■ What you will do: Give back exactly the lines of the entries below from the line with "Vnitřní průměr: 46 mm" to the line with "Doplňkové parametry", inclusive, and only those.

■ Source data:
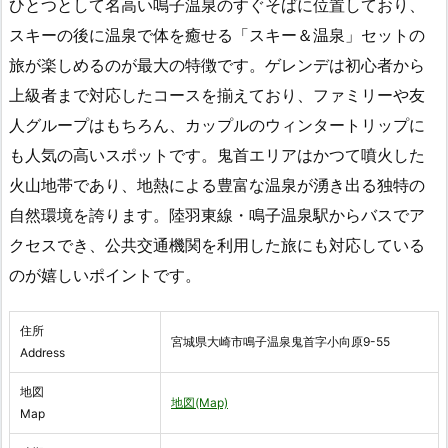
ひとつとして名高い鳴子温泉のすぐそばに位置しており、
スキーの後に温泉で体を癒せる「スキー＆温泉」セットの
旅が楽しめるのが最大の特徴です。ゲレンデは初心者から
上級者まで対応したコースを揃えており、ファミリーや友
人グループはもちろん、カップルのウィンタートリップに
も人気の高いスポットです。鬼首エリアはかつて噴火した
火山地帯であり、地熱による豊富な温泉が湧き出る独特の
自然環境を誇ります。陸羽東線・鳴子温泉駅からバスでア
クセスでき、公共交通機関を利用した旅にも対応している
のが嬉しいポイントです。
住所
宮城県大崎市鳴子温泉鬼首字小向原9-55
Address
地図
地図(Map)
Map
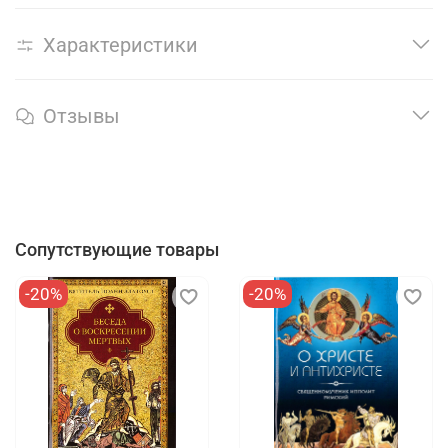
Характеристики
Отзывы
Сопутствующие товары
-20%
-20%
--
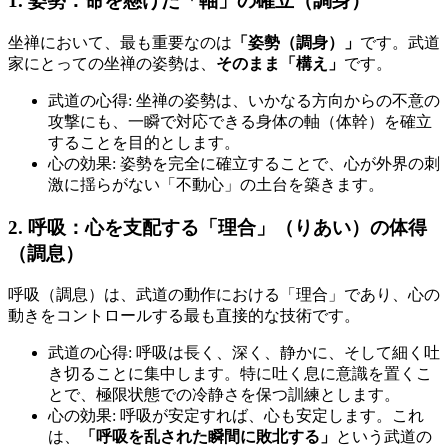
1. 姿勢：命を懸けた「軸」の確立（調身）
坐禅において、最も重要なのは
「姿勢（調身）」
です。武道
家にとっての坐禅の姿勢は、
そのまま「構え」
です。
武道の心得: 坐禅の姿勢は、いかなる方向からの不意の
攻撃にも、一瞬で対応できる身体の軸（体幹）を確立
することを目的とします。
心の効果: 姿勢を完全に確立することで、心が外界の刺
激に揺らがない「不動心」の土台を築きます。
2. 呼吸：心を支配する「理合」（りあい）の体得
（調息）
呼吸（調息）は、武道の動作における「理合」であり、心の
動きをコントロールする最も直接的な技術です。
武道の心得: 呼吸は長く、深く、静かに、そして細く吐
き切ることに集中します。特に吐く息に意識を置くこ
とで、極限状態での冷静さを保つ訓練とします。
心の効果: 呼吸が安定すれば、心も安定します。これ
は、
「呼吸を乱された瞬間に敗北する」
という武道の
* * *
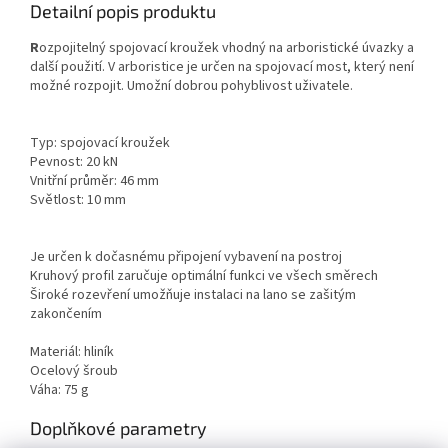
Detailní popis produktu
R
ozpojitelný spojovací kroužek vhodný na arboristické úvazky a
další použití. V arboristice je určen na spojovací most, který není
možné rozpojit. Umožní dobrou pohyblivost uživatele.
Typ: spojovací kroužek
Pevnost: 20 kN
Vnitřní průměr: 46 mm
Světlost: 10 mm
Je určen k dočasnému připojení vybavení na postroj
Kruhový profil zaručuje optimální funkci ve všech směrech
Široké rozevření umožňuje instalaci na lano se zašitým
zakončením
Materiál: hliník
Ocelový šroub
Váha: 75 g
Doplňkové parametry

■ Result:
Vnitřní průměr: 46 mm
Světlost: 10 mm
Je určen k dočasnému připojení vybavení na postroj
Kruhový profil zaručuje optimální funkci ve všech směrech
Široké rozevření umožňuje instalaci na lano se zašitým
zakončením
Materiál: hliník
Ocelový šroub
Váha: 75 g
Doplňkové parametry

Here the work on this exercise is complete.